As President-elect Joe Biden prepares to take office, leaders in Europe and Canada are breathing easier: Starting in just six short weeks, they will have a committed Atlanticist as their American partner. But the result of the American election alone will not repair the trans-Atlantic breach, as a 16-member team (myself included, along with Brookings colleagues Victoria NulandAmanda Sloat, and Torrey Taussig) of American and European former government officials and experts write in a new report. We argue: “The U.S. and Europe cannot simply rebuild the ties of a previous era if we are to succeed in meeting today’s challenges.” Instead, “the world needs a more powerful and purposeful transatlantic alliance to drive a new global agenda.”

 
The group — convened by the Harvard Kennedy School and the German Council on Foreign Relations — developed eight individual action plans, which lay out an ambitious agenda for tackling challenges to the trans-Atlantic community. They focus on economics and trade, security and defense, China, Russia, climate change and energy, democracy, technology, and the Middle East and North Africa. Each action plan includes an in-depth assessment of key challenges and proposes recommendations to U.S., Canadian, and European policymakers.

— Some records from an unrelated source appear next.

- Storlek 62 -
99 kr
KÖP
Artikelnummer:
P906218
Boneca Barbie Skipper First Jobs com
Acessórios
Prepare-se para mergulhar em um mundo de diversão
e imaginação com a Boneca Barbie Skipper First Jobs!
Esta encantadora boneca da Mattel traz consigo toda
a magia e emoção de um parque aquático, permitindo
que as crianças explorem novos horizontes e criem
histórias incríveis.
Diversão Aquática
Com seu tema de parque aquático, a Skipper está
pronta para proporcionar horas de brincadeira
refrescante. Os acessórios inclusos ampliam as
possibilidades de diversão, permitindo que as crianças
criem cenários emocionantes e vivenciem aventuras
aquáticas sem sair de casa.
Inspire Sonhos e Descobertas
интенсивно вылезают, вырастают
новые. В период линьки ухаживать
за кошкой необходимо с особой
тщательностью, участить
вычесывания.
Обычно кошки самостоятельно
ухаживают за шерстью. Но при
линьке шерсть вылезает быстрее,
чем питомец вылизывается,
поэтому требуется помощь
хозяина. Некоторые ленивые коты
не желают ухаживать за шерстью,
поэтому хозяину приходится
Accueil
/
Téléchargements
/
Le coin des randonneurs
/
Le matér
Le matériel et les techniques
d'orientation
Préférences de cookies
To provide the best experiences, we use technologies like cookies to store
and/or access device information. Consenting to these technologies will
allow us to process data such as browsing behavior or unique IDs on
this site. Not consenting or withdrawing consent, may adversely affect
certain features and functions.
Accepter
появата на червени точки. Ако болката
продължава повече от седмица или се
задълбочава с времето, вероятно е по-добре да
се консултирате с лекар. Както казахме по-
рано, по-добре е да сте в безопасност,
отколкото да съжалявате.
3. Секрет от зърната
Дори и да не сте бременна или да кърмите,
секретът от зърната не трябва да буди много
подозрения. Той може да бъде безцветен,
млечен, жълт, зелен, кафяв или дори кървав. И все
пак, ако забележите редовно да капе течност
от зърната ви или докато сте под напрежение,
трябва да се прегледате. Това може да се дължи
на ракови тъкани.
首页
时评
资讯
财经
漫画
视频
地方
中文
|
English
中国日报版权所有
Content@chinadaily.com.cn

We contend that “[t]he United States, Europe and Canada must work together toward one ambition in 2021—to renew, revitalize and retool for the decade ahead the most powerful democratic community in modern history.” The U.S., Canadian, and European members of the alliance together can deploy tremendous diplomatic, economic, technological, and military assets. But they face new and grave challenges: the rise of China, an aggressive Russia, resurgent authoritarianism, and the existential threat of climate change.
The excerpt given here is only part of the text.